**About this exercise**
Before copying, set the pictures aside; then repeat every line below verbatim.

**Saved data entries**
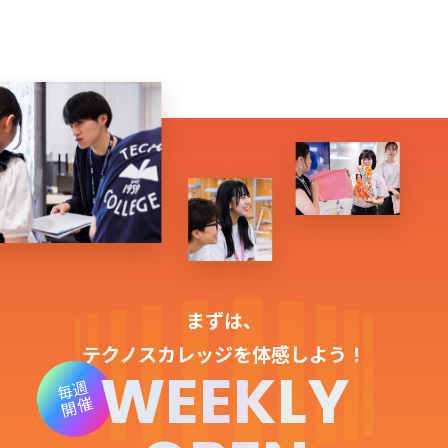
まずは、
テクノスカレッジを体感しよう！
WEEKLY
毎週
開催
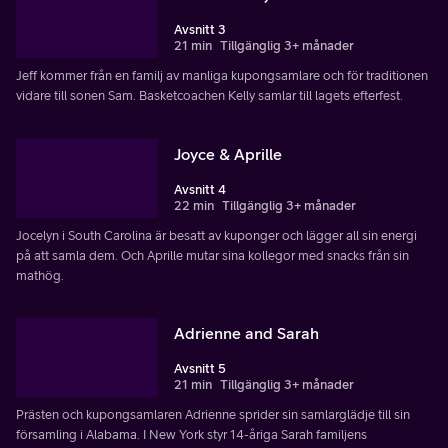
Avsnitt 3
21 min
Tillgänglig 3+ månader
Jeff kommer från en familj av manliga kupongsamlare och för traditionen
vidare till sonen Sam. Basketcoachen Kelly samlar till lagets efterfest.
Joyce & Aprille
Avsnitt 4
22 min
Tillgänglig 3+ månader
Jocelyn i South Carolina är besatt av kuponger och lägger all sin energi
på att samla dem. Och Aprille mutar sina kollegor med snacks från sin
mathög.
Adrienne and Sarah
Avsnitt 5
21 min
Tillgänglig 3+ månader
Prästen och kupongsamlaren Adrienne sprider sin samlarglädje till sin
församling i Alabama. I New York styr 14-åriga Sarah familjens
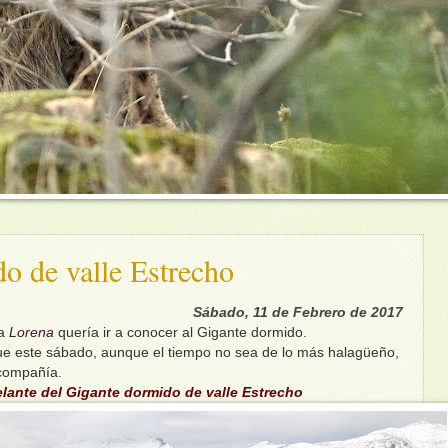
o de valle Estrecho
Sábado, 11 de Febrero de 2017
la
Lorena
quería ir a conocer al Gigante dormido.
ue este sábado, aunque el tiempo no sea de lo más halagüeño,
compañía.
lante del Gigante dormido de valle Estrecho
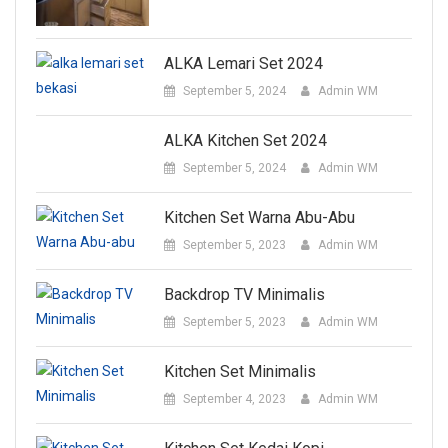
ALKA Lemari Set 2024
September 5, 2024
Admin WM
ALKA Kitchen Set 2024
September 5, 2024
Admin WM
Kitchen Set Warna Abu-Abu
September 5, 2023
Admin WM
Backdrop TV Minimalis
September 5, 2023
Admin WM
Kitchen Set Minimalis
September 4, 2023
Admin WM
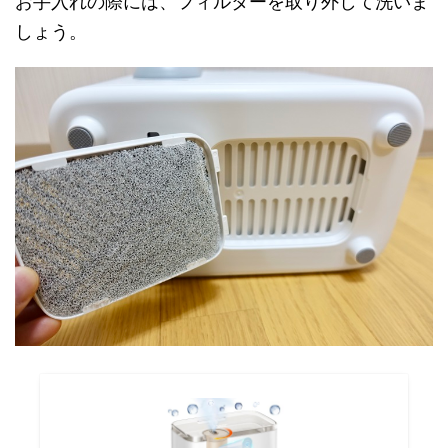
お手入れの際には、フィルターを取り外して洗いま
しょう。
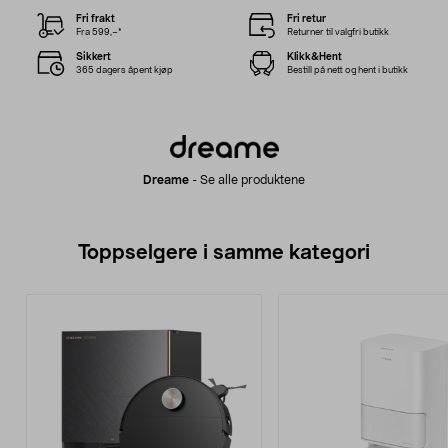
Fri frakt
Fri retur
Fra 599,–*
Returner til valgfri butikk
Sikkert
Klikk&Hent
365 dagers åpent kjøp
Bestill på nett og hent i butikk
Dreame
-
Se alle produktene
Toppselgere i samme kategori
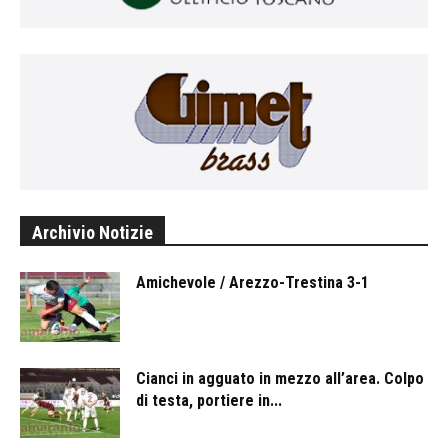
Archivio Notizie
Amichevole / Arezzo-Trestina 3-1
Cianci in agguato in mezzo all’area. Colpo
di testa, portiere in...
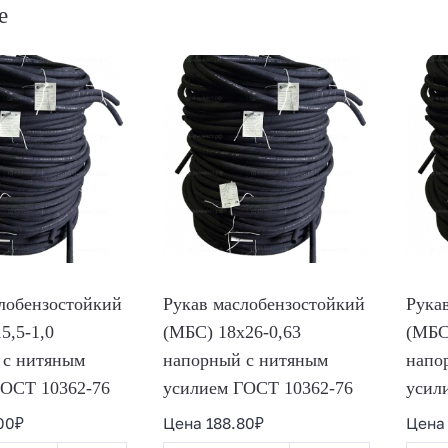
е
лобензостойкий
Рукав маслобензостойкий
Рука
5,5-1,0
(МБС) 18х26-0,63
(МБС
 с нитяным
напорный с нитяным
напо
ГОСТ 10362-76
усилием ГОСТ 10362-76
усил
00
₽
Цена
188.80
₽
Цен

**Task answer**
まずは、
テクノスカレッジを体感しよう！
WEEKLY
毎週
開催
Avsnitt 3
21 min
Tillgänglig 3+ månader
Jeff kommer från en familj av manliga kupongsamlare och för traditionen
vidare till sonen Sam. Basketcoachen Kelly samlar till lagets efterfest.
Joyce & Aprille
Avsnitt 4
22 min
Tillgänglig 3+ månader
Jocelyn i South Carolina är besatt av kuponger och lägger all sin energi
på att samla dem. Och Aprille mutar sina kollegor med snacks från sin
mathög.
Adrienne and Sarah
Avsnitt 5
21 min
Tillgänglig 3+ månader
Prästen och kupongsamlaren Adrienne sprider sin samlarglädje till sin
församling i Alabama. I New York styr 14-åriga Sarah familjens
o de valle Estrecho
Sábado, 11 de Febrero de 2017
la
Lorena
quería ir a conocer al Gigante dormido.
ue este sábado, aunque el tiempo no sea de lo más halagüeño,
compañía.
lante del Gigante dormido de valle Estrecho
ALKA Lemari Set 2024
September 5, 2024
Admin WM
ALKA Kitchen Set 2024
September 5, 2024
Admin WM
Kitchen Set Warna Abu-Abu
September 5, 2023
Admin WM
Backdrop TV Minimalis
September 5, 2023
Admin WM
Kitchen Set Minimalis
September 4, 2023
Admin WM
お手入れの際には、フィルターを取り外して洗いま
しょう。
Fri frakt
Fri retur
Fra 599,–*
Returner til valgfri butikk
Sikkert
Klikk&Hent
365 dagers åpent kjøp
Bestill på nett og hent i butikk
Dreame
-
Se alle produktene
Toppselgere i samme kategori
Archivio Notizie
Amichevole / Arezzo-Trestina 3-1
Cianci in agguato in mezzo all’area. Colpo
di testa, portiere in...
е
лобензостойкий
Рукав маслобензостойкий
Рука
5,5-1,0
(МБС) 18х26-0,63
(МБС
 с нитяным
напорный с нитяным
напо
ГОСТ 10362-76
усилием ГОСТ 10362-76
усил
00
₽
Цена
188.80
₽
Цен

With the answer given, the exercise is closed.